PROBLEM DESCRIPTION> Once the images are removed, repeat all of the entries exactly.

TASK DATA>
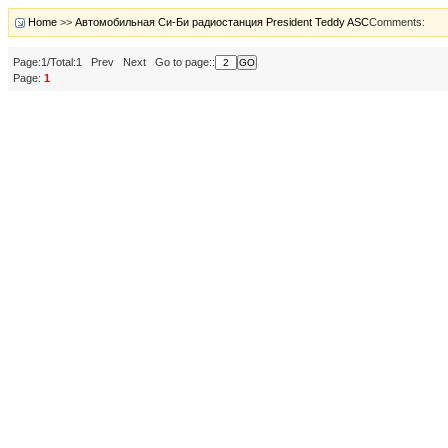
Home
>>
Автомобильная Си-Би радиостанция President Teddy ASC
Comments:
Page:1/Total:1 Prev Next Go to page::
Page:
1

EXERCISE SOLUTION>
Home
>>
Автомобильная Си-Би радиостанция President Teddy ASC
Comments:
Page:1/Total:1 Prev Next Go to page::
Page:
1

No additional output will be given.